Victorian public health and wellbeing plan

Erica Hunt sent the following letter to Geelong’s Councillors on 19 September 2019:

Dear Councillors,

You may (or may not) know that the State Government recently released its new Victorian public health and wellbeing plan 2019–2023. This plan continues on from the previous plan, but for the first time, ‘tackling climate change’ is the number one priority area in the plan. 

The Victorian Government has recognised that climate change is the the leading threat to health and wellbeing globally.

This Plan should feed into Local Government Council Plans, and Health & Well-being Plan.

From the Victorian Government Plan:

‘Under the Public Health and Wellbeing Act 2008, local councils are required to protect, improve and promote public health and wellbeing within their municipality and prepare a Municipal Public Health and Wellbeing Plan every four years. Under the Climate Change Act 2017 municipal public health and wellbeing plans must have regard to climate change.’
Could you please reply as to whether your own personal view and Council’s actions will be aligning with the new Victorian Government Health & Well being Plan?
Cited below from the Plan, evidence based actions that Counils can take on climate change and its impacts on health

‘Implement health-promoting and emissions-reducing policies

Climate change mitigation is critical to preventing the most significant public health impacts of climate change, and there are many initiatives that can be implemented by local government to both mitigate the impacts of climate change and improve health. For example, local councils could:

  • implement initiatives focussed on greening urban areas, such as maintaining and enhancing tree coverage and vegetation on properties, lining transport corridors, and greening public lands, roofs, facades and walls, and ensuring equitable access to quality open space; these activities can increase carbon sequestration, mitigate the impacts of increased average temperatures, increase the community’s resilience to extreme heat events, cool local environments, improve physical and mental health and create more opportunities for people to connect with nature.
  • plan and develop neighbourhoods and implement initiatives that support active lifestyles and emission reduction, including active and community transport.
  • implement programs to encourage sustainable, healthy diets and to reduce food waste
  • take opportunities to make buildings more energy efficient and climate resilient to protect the health and wellbeing of their occupants throughout the year.

Why tackling climate change and its impact on health is important

The World Health Organization has described climate change as the defining issue for public health in the 21st century. It is an urgent challenge, with implications at the global, national and community levels. Climate change affects health in many ways: directly by the increased intensity and frequency of extreme weather events such as prolonged heatwaves, floods and bushfires; and indirectly through worsening air quality, changes in the spread of infectious diseases, risks to food safety and drinking water quality, and effects on mental health.

Strategic actions

  • Continued emphasis on understanding and assessing the risks of climate change to public health.
  • Promoting community adaptation to the public health risks associated with climate change.
  • Assessing the health co-benefits of measures to reduce greenhouse gas emissions.

What we want to achieve

  • resilient and safe communities that are adapting to the public health impacts of climate change
  • decreased health impacts associated with climate change (for example, fewer deaths from extreme heat events, fewer mosquito-borne diseases, fewer food outbreaks, fewer algal blooms in drinking water catchments)
  • increased action to reduce greenhouse gas emissions and realise health co-benefits.’
Thank you and look forward to hearing from you.

Kind regards,

Erica Hunt

Victorian public health and wellbeing plan 2019–2023 (PDF, 4 MB)
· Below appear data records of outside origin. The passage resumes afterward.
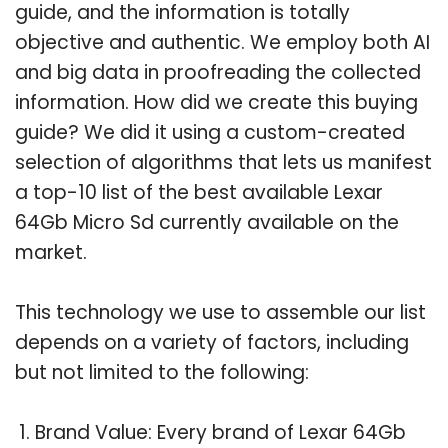
guide, and the information is totally
objective and authentic. We employ both AI
and big data in proofreading the collected
information. How did we create this buying
guide? We did it using a custom-created
selection of algorithms that lets us manifest
a top-10 list of the best available Lexar
64Gb Micro Sd currently available on the
market.
This technology we use to assemble our list
depends on a variety of factors, including
but not limited to the following:
Brand Value: Every brand of Lexar 64Gb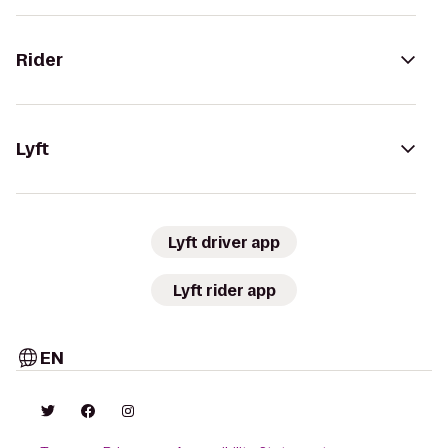
Rider
Lyft
Lyft driver app
Lyft rider app
EN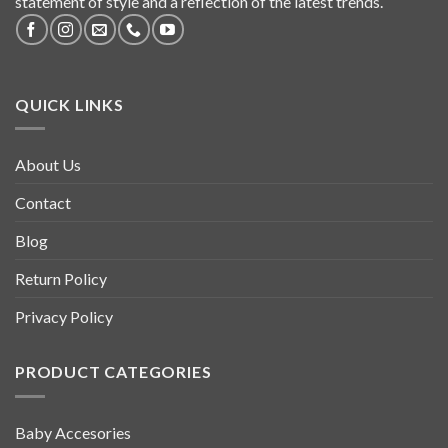
statement of style and a reflection of the latest trends.
QUICK LINKS
About Us
Contact
Blog
Return Policy
Privacy Policy
PRODUCT CATEGORIES
Baby Accesories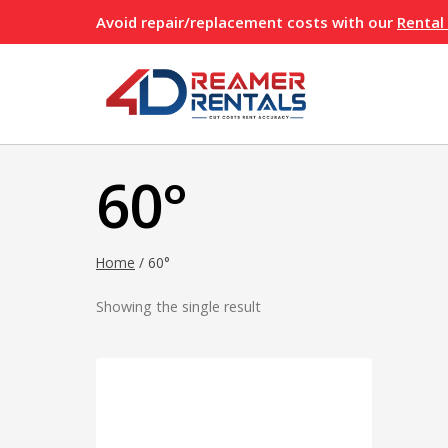
Skip
Avoid repair/replacement costs with our
Rental
to
content
60°
Home
/
60°
Showing the single result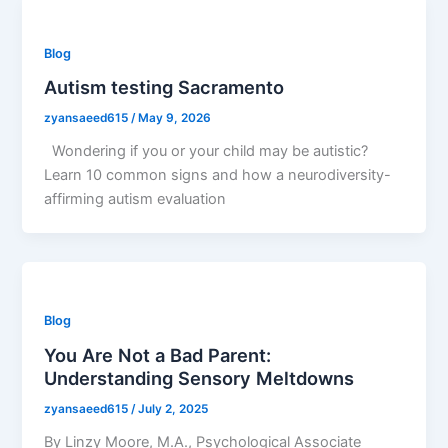
Blog
Autism testing Sacramento
zyansaeed615
/
May 9, 2026
Wondering if you or your child may be autistic?
Learn 10 common signs and how a neurodiversity-
affirming autism evaluation
Blog
You Are Not a Bad Parent:
Understanding Sensory Meltdowns
zyansaeed615
/
July 2, 2025
By Linzy Moore, M.A., Psychological Associate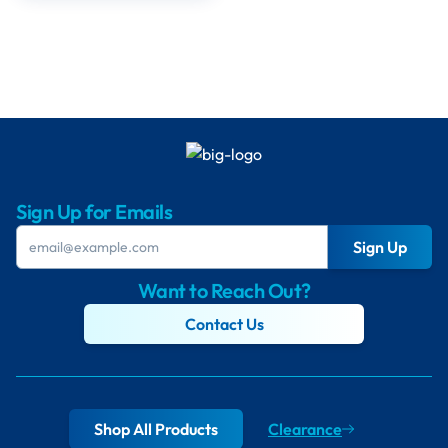
Sign Up for Emails
Sign Up
Want to Reach Out?
Contact Us
Shop All Products
Clearance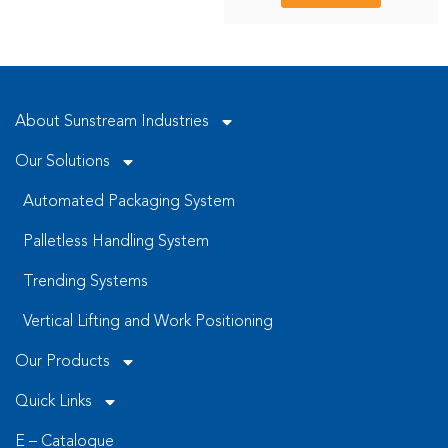
About Sunstream Industries
Our Solutions
Automated Packaging System
Palletless Handling System
Trending Systems
Vertical Lifting and Work Positioning
Our Products
Quick Links
E – Catalogue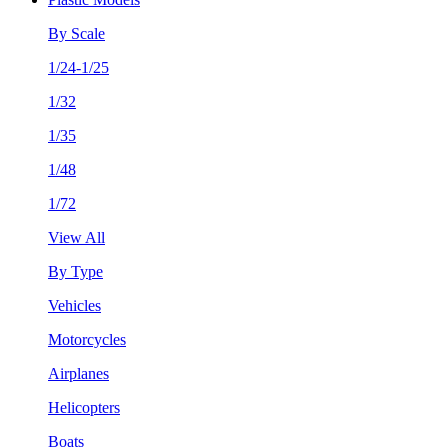
By Scale
1/24-1/25
1/32
1/35
1/48
1/72
View All
By Type
Vehicles
Motorcycles
Airplanes
Helicopters
Boats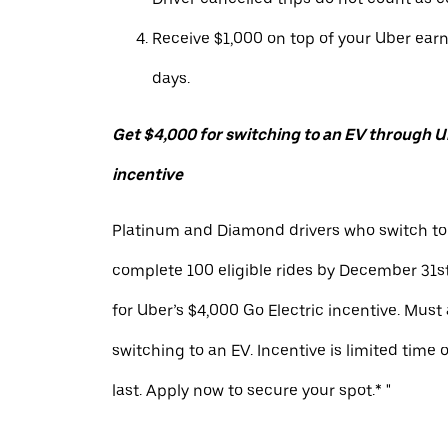
Receive $1,000 on top of your Uber ear
days.
Get $4,000 for switching to an EV through Ub
incentive
Platinum and Diamond drivers who switch to
complete 100 eligible rides by December 31st
for Uber’s $4,000 Go Electric incentive. Must
switching to an EV. Incentive is limited time 
last. Apply now to secure your spot.* "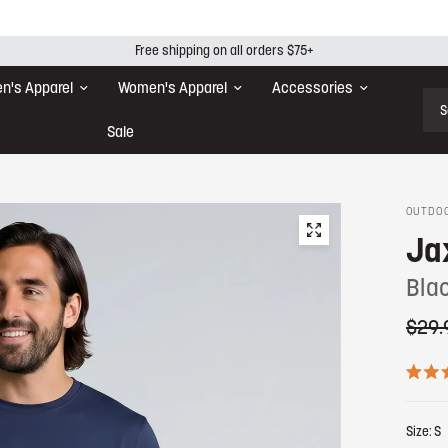
Free shipping on all orders $75+
n's Apparel
Women's Apparel
Accessories
Sear
Sale
OUTDOO
Ja
Blac
$29.
R
a
t
Size:
S
e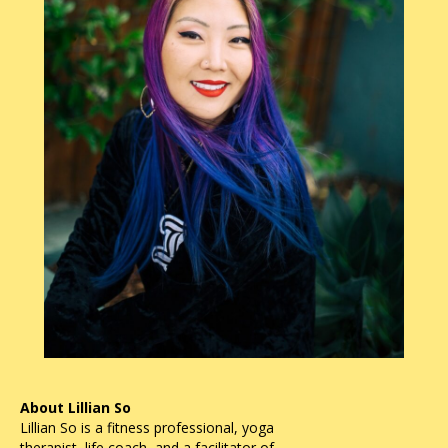
About Lillian So
Lillian So is a fitness professional, yoga
therapist, life coach, and a facilitator of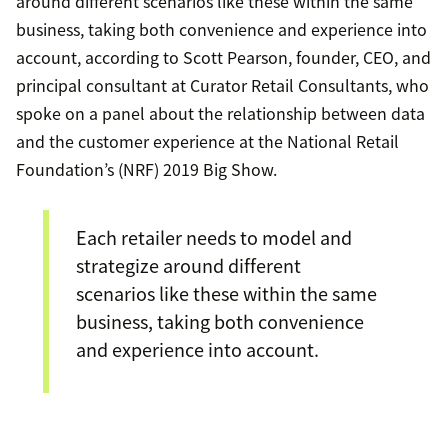
around different scenarios like these within the same
business, taking both convenience and experience into
account, according to Scott Pearson, founder, CEO, and
principal consultant at Curator Retail Consultants, who
spoke on a panel about the relationship between data
and the customer experience at the National Retail
Foundation’s (NRF) 2019 Big Show.
Each retailer needs to model and
strategize around different
scenarios like these within the same
business, taking both convenience
and experience into account.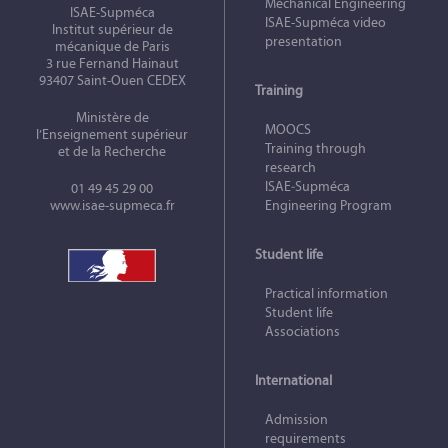
Mechanical Engineering
ISAE-Supméca
ISAE-Supméca video
Institut supérieur de
presentation
mécanique de Paris
3 rue Fernand Hainaut
93407 Saint-Ouen CEDEX
Training
Ministère de
MOOCS
l’Enseignement supérieur
Training through
et de la Recherche
research
ISAE‑Supméca
01 49 45 29 00
www.isae-supmeca.fr
Engineering Program
Student life
Practical information
Student life
Associations
International
Admission
requirements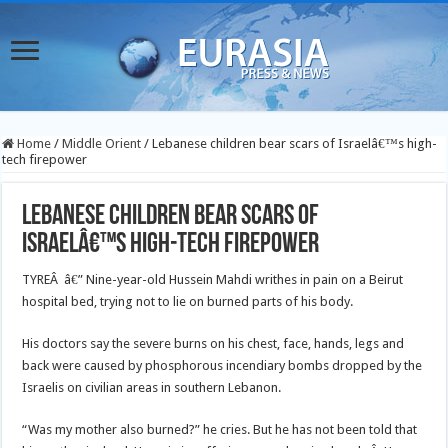
Home
/
Middle Orient
/
Lebanese children bear scars of Israelâ€™s high-
tech firepower
Lebanese children bear scars of
Israelâ€™s high-tech firepower
TYREÂ â€” Nine-year-old Hussein Mahdi writhes in pain on a Beirut
hospital bed, trying not to lie on burned parts of his body.
His doctors say the severe burns on his chest, face, hands, legs and
back were caused by phosphorous incendiary bombs dropped by the
Israelis on civilian areas in southern Lebanon.
“Was my mother also burned?” he cries. But he has not been told that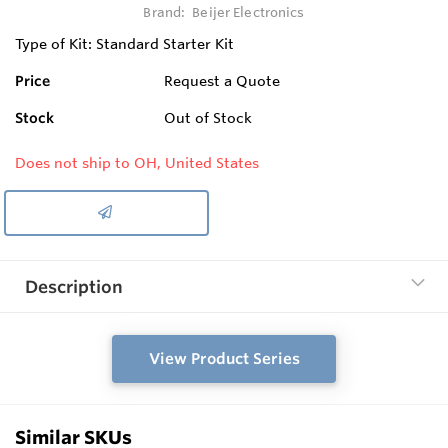
Brand:
Beijer Electronics
Type of Kit: Standard Starter Kit
Price
Request a Quote
Stock
Out of Stock
Does not ship to OH, United States
Description
View Product Series
Similar SKUs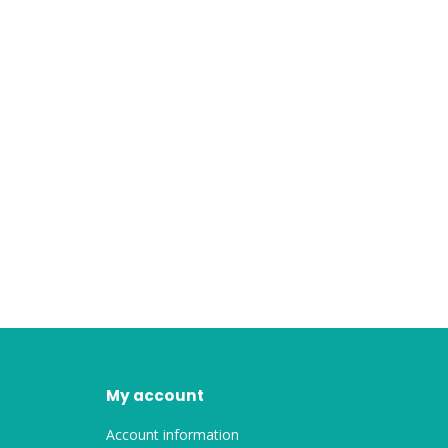
My account
Account information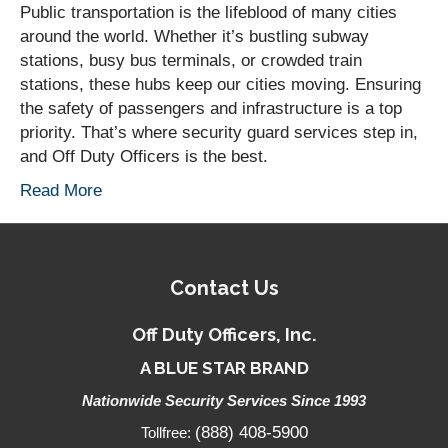
Public transportation is the lifeblood of many cities
around the world. Whether it’s bustling subway
stations, busy bus terminals, or crowded train
stations, these hubs keep our cities moving. Ensuring
the safety of passengers and infrastructure is a top
priority. That’s where security guard services step in,
and Off Duty Officers is the best.
Read More
Contact Us
Off Duty Officers, Inc.
A BLUE STAR BRAND
Nationwide Security Services Since 1993
(888) 408-5900
Tollfree: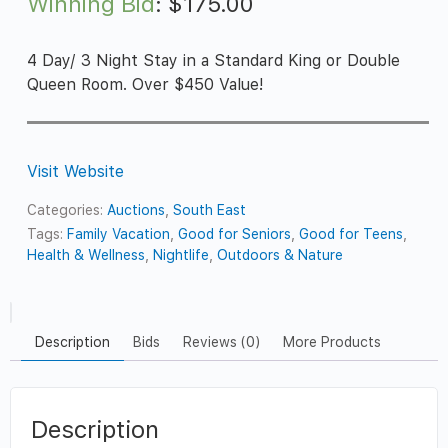
Winning Bid
:
$
175.00
4 Day/ 3 Night Stay in a Standard King or Double
Queen Room. Over $450 Value!
Visit Website
Categories:
Auctions
,
South East
Tags:
Family Vacation
,
Good for Seniors
,
Good for Teens
,
Health & Wellness
,
Nightlife
,
Outdoors & Nature
Description
Bids
Reviews (0)
More Products
Description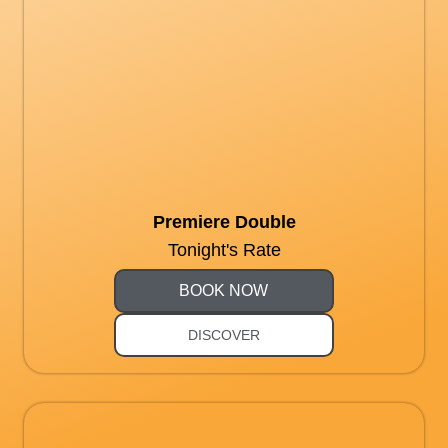
Premiere Double
Tonight's Rate
BOOK NOW
DISCOVER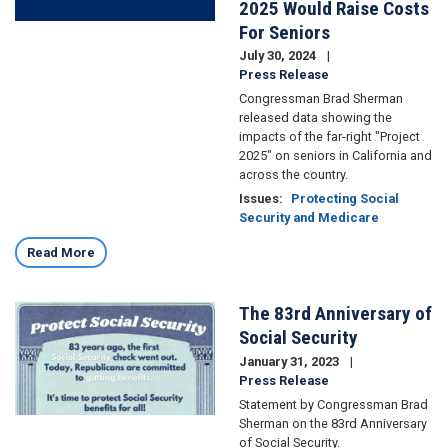
2025 Would Raise Costs
For Seniors
July 30, 2024
Press Release
Congressman Brad Sherman
released data showing the
impacts of the far-right "Project
2025" on seniors in California and
across the country.
Issues
:
Protecting Social
Security and Medicare
Read More
The 83rd Anniversary of
Image
Social Security
January 31, 2023
Press Release
Statement by Congressman Brad
Sherman on the 83rd Anniversary
of Social Security.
Maree Fagan sent the following letter to Geelong’s Councillors on 24 September 2019:

Will Council listen to the climate change science?

“Dear City of Greater Geelong Councillors, I would like to have my say on the urgent need to declare a climate emergency. According to ABC News dated 8/09/19, out of 1,960 people surveyed 81% of 18-34 said climate change worried them compared to 67% of those aged 55 and over, clearly the younger generation who will inhabit this planet after the older generation have died off have a greater right to be worried and to demand climate action.

I am of the older generation and am proud to say that I believe in man-made climate change and that a climate emergency declaration is not only the best policy for the planet but to not do so is a dereliction of our duty of care to leave the planet in a liveable state for future generations. This declaration goes beyond the City of Greater Geelong, it is necessary for worldwide action and to join the growing concern worldwide about the future of the planet.

My questions are:

1. Will the council listen to the climate change science and the learned environmentalists and declare a climate emergency as soon as possible?

2. Will the council join with other councils worldwide and recognise and acknowledge that we have a global crisis that needs urgent action?

3. When the climate emergency is declared will the council work with concerned groups on ways to implement the climate emergency declaration?”